The Cyber Security Challenge, a series of national events designed to encourage talented professionals to join the UK IT security industry, has just announced its latest winner, 28-year-old chemist Stephen Miller.
Miller, from Hertfordshire, beat thousands of registered candidates in a series of competitions over the past year to scoop the prize.
But unlike last year's winner, Dan Summers, who took up a role at the information security team of the Royal Mail Group, Miller has no designs to switch from his current role at GlaxoSmithKline (GSK) to a cyber security position.
When Computing asked Miller why this was, he said: "I've made a career at GSK where I have worked for five years. While I am moving at one promotion a year it is difficult to just drop everything. I'm now a team leader and of course I could transfer at a similar level [in cyber security] where there is a clear career path, but I'm not in the situation where I'm looking to change."
And herein lies the problem: a programme dedicated to unearthing talent may have found that talent but it has not convinced that person that the IT security industry is somewhere he would like to work.
HP and Cassidian backed the Challenge final and Jonathan Bathurst, cyber lead, UK public sector at HP, admitted that he was disappointed that Miller did not want to seek a role in cyber security in the near future.
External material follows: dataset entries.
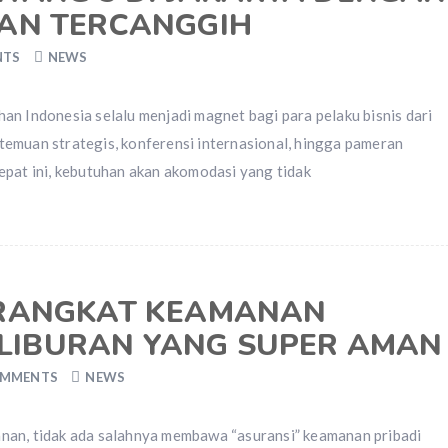
UAN TERCANGGIH
NTS
NEWS
an Indonesia selalu menjadi magnet bagi para pelaku bisnis dari
temuan strategis, konferensi internasional, hingga pameran
epat ini, kebutuhan akan akomodasi yang tidak
ERANGKAT KEAMANAN
LIBURAN YANG SUPER AMAN
OMMENTS
NEWS
nan, tidak ada salahnya membawa “asuransi” keamanan pribadi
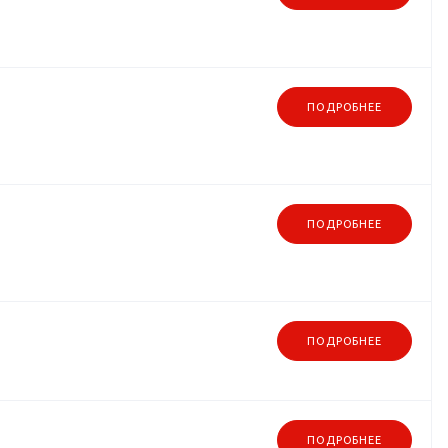
ПОДРОБНЕЕ
ПОДРОБНЕЕ
ПОДРОБНЕЕ
ПОДРОБНЕЕ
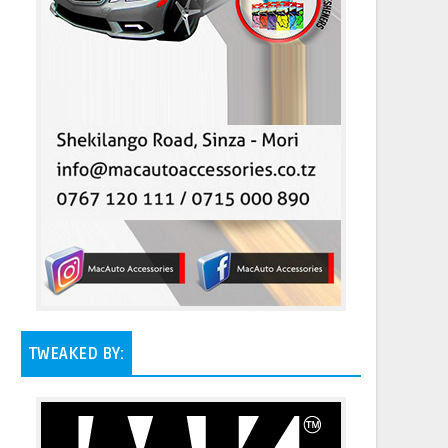
TWEAKED BY:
"It is a shame that Stephen is happy with his current position. But we saw a lot of other fantastic potential with other competitors. Some of them could be future champions if they sign up again for next year's challenge," he told Computing.
The situation is no doubt also disheartening for the many competitors who would love to work in the industry but who were overlooked, while someone who had no intention of entering the industry won the main prize.
Miller, though, defended the competition, stating that his winning the Challenge despite coming from a pharmaceutical background shows that competitors do not have to come from IT.
"While I'm not looking to move, it shows the talent pool is broader," he said.